Subject: Re: Raid1 Disk Failure - Diagnosing/Repairing and/or Replacing disk
To: None <yancm@sdf.lonestar.org>
From: Patrick Welche <prlw1@newn.cam.ac.uk>
List: netbsd-users
Date: 09/16/2005 18:52:42
On Fri, Sep 16, 2005 at 12:14:36PM -0500, yancm@sdf.lonestar.org wrote:
> I'm relatively new to Raid. Earlier this year I successfully moved my
> home/office NetBSD 2.0-Stable system onto Raid 1 setup on an 300 MHz
> PC/IDE bus.

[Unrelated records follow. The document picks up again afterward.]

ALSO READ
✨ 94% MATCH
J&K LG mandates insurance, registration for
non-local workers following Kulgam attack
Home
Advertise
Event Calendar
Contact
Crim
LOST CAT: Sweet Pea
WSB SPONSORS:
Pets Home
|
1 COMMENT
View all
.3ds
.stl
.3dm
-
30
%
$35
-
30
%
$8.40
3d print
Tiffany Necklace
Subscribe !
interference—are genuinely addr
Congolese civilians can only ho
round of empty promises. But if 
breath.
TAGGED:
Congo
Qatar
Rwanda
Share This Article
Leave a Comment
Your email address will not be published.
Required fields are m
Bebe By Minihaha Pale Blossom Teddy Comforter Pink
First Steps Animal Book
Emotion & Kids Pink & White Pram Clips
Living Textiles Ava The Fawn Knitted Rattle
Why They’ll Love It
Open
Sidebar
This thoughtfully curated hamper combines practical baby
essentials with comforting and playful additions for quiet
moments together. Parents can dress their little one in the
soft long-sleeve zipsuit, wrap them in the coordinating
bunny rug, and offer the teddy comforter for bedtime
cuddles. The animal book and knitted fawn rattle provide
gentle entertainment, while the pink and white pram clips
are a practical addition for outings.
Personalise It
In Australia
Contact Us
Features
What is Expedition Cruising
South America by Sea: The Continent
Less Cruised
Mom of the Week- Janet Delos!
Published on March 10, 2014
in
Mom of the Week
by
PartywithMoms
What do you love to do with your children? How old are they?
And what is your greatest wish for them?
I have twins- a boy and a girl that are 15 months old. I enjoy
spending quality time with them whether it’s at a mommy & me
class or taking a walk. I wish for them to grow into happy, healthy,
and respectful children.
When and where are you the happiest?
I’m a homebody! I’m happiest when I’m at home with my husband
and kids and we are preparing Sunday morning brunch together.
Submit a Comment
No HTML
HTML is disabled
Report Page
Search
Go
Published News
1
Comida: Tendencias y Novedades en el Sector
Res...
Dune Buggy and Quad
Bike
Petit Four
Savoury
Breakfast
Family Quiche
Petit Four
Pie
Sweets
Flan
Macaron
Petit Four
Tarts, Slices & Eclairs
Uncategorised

I confirmed everything worked, etc and has been working great.
> 
> 2 days ago I got a message that one of the disks failed.
> 
> # raidctl -s raid0
> Components:
>            /dev/wd0a: failed
>            /dev/wd2a: optimal
> No spares.
> /dev/wd0a status is: failed.  Skipping label.
> Component label for /dev/wd2a:
>    Row: 0, Column: 1, Num Rows: 1, Num Columns: 2
>    Version: 2, Serial Number: 2147483647, Mod Counter: 222
>    Clean: No, Status: 0
>    sectPerSU: 128, SUsPerPU: 1, SUsPerRU: 1
>    Queue size: 100, blocksize: 512, numBlocks: 156301312
>    RAID Level: 1
>    Autoconfig: Yes
>    Root partition: Yes
>    Last configured as: raid0
> Parity status: clean
> Reconstruction is 100% complete.
> Parity Re-write is 100% complete.
> Copyback is 100% complete.
> 
> I've searched the mailing lists and the manual and am a bit wary of
> optimal next steps.
> 
> I've ordered a 3rd disk of the same size (80G) and model number just to be
> safe, but...
> 
> Q1: Is there anyway to diagnose the disk live in the system? If so what
> are the steps and commands I'd need?
> 
> Q2: I think I can fumble my through the manual, but it doesn't seem to
> describe what you need to do to replace a failed disk. Again a logical
> sequence of steps and commands would be greatly appreciated

How about the bit in raidctl(1) starting at "Dealing with Component Failures"?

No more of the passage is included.